Trump shared a photo of the shirtless and bloodied former federal employee on his social media platform Truth Social, a shameless move to elicit a visceral reaction among Americans to the crime.
It goes without saying that one violent incident does not justify what amounts to martial law. The National Guard is a branch of the US military that is supposed to answer to both the state and federal government. Although typically called upon to deal with natural disasters and other state emergencies, Trump has been using it as a private military force to help enact his deportation agenda.
In June, he rolled over the objections of California Governor Gavin Newsom and sent the National Guard to Los Angeles to quell protests against workplace raids and mass arrests by US Immigration and Customs Enforcement ICE agents. California, which depends on migrant labourers for its massive agricultural and service industry, opposes the crackdown on non-citizen residents. It has challenged the order in court, but whether Trump will heed the verdict if it doesn't go his way seems increasingly doubtful.
The move by US President Donald Trump to have the National Guard displace the police force in Washington puts him in the same league as Venezuelan dictator Nicolas Maduro. adriennetanner.bsky.social writes for @nationalobserver.com
Trump in a news conference Monday warned Washington was only the first of a number of large cities, all of which coincidentally voted against him, that could be in line for the same treatment. 'We have also other cities that are bad, very bad. You look at Chicago, how bad it is. You look at Los Angeles how bad it is…. New York has a problem.'
It begs the question, is crime the problem Trump is really talking about, or the fact that residents in large US cities tend to vote Democrat? It's worth noting that Zohran Mamdani, a self-described socialist and Democratic nominee for mayor of New York City, is trying to make opposition to Trump's agenda the defining factor in the upcoming New York mayoral race.

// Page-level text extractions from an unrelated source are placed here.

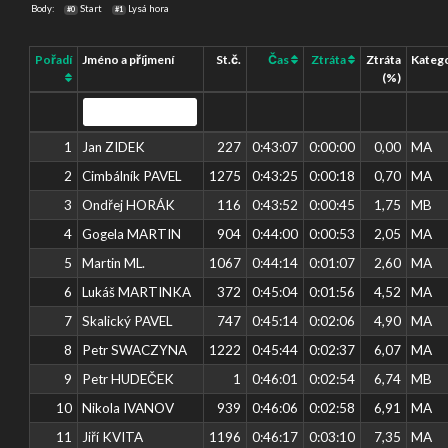
Body:
Start
Lysá hora
#0
#1
Pořadí
Jméno a příjmení
St.č.
Čas
Ztráta
Ztráta
Kateg
(%)
1
Jan ZIDEK
227
0:43:07
0:00:00
0,00
MA
2
Cimbálník PAVEL
1275
0:43:25
0:00:18
0,70
MA
3
Ondřej HORÁK
116
0:43:52
0:00:45
1,75
MB
4
Gogela MARTIN
904
0:44:00
0:00:53
2,05
MA
5
Martin ML.
1067
0:44:14
0:01:07
2,60
MA
6
Lukáš MARTINKA
372
0:45:04
0:01:56
4,52
MA
7
Skalický PAVEL
747
0:45:14
0:02:06
4,90
MA
8
Petr SWACZYNA
1222
0:45:44
0:02:37
6,07
MA
9
Petr HUDEČEK
1
0:46:01
0:02:54
6,74
MB
10
Nikola IVANOV
939
0:46:06
0:02:58
6,91
MA
11
Jiří KVITA
1196
0:46:17
0:03:10
7,35
MA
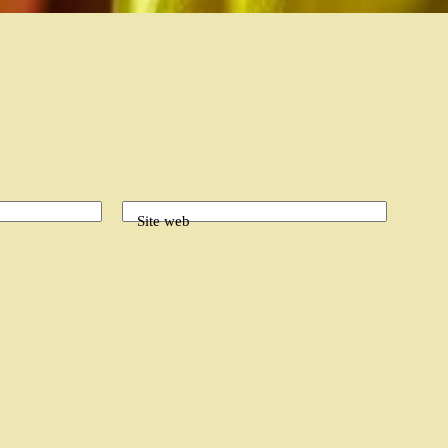
Site web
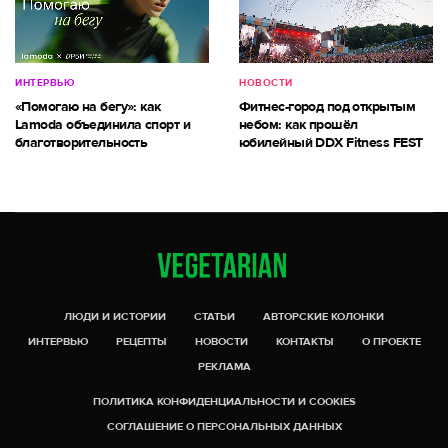
ИНТЕРВЬЮ
НОВОСТИ
«Помогаю на бегу»: как
Фитнес-город под открытым
Lamoda объединила спорт и
небом: как прошёл
благотворительность
юбилейный DDX Fitness FEST
ЛЮДИ И ИСТОРИИ
СТАТЬИ
АВТОРСКИЕ КОЛОНКИ
ИНТЕРВЬЮ
РЕЦЕПТЫ
НОВОСТИ
КОНТАКТЫ
О ПРОЕКТЕ
РЕКЛАМА
ПОЛИТИКА КОНФИДЕНЦИАЛЬНОСТИ И COOKIES
СОГЛАШЕНИЕ О ПЕРСОНАЛЬНЫХ ДАННЫХ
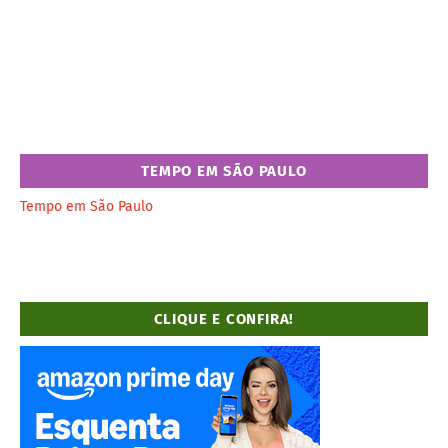
TEMPO EM SÃO PAULO
Tempo em São Paulo
CLIQUE E CONFIRA!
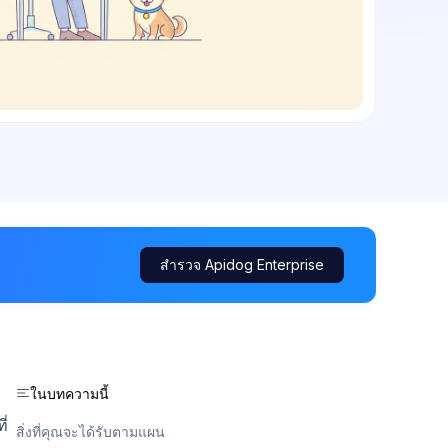
สำรวจ Apidog Enterprise
ในบทความนี้
ี่
สิ่งที่คุณจะได้รับตามแผน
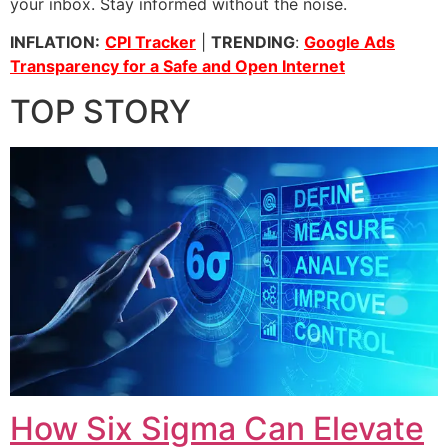
your inbox. Stay informed without the noise.
INFLATION:
CPI Tracker
|
TRENDING
:
Google Ads
Transparency for a Safe and Open Internet
TOP STORY
How Six Sigma Can Elevate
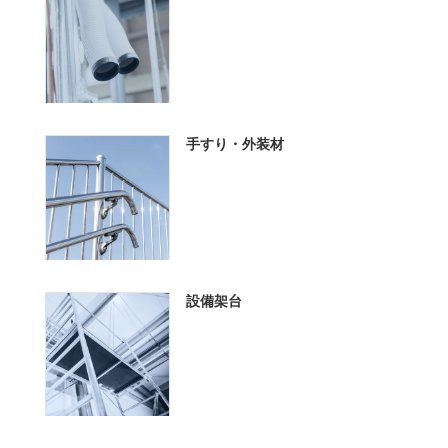
手すり・外装材
設備架台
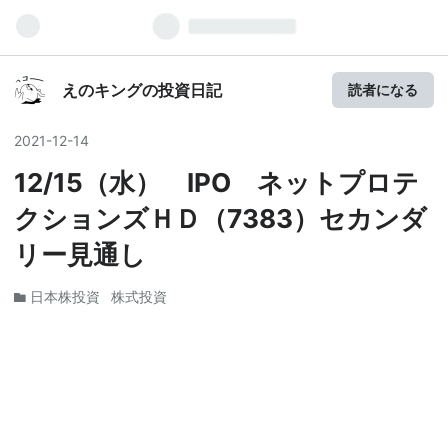
えのキングの投資日記
読者になる
2021
-
12
-
14
12/15（水） IPO ネットプロテ
クションズＨＤ（7383）セカンダ
リー見通し
日本株投資
株式投資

While it's true that murder rates in US cities are high in comparison to other G7 countries, the statistics don't show the problem worsening. Looking at crime stats for Chicago, New York, and Los Angeles, it appears local police forces are having some success lowering at least the most serious offences. But again, that won't matter to Trump, who used similar bogus arguments about the flow of fentanyl from Canada to the US as justification to slap tariffs on Canadian imports. Data shows the vast majority of fentanyl flowing into the US comes from Mexico, not Canada.
If there was any lingering doubt that Trump is a despot who will go to whatever lengths necessary to seize absolute control, it's been dispelled by this week's move against the Washington police force. This, and threats to control law enforcement in other Democratic cities well ahead of the 2026 midterms, puts Trump in the same league as Nicolas Maduro, who is widely thought to have rigged the 2024 election to cement his control over Venezuela. Trump's fondness for dictators like Hungary's Viktor Orban has never extended to Maduro, who is blamed for the flow of fentanyl to the US. The US recently upped a bounty for Maduro's arrest for narco-trafficking to US$50 million.
Attempts by Trump's own supporters who stormed the Capitol to keep him in power after he lost the 2020 election failed because the Capitol Police overcame the mob. But imagine how that might have gone if Trump had a personal militia like the National Guard at his disposal.
So here we are in Canada, with only a fragile line at the 49th parallel separating us from a power-hungry despot who is deliberately harming our economy, repeatedly muses about annexing Canada as the 51st state and is pushing our Prime Minister to further entwine our military with his own.
It's a terrible position to be in. I'm with former NDP MP Charlie Angus, who is urging Prime Minister Mark Carney to forgo joining Trump's 'Golden Shield' missile initiative. Trump has shown he has no respect for laws or deals he doesn't like. He can't be trusted and the further away we can pull, the better. Sadly, our biggest threat is the dictator across our southern border.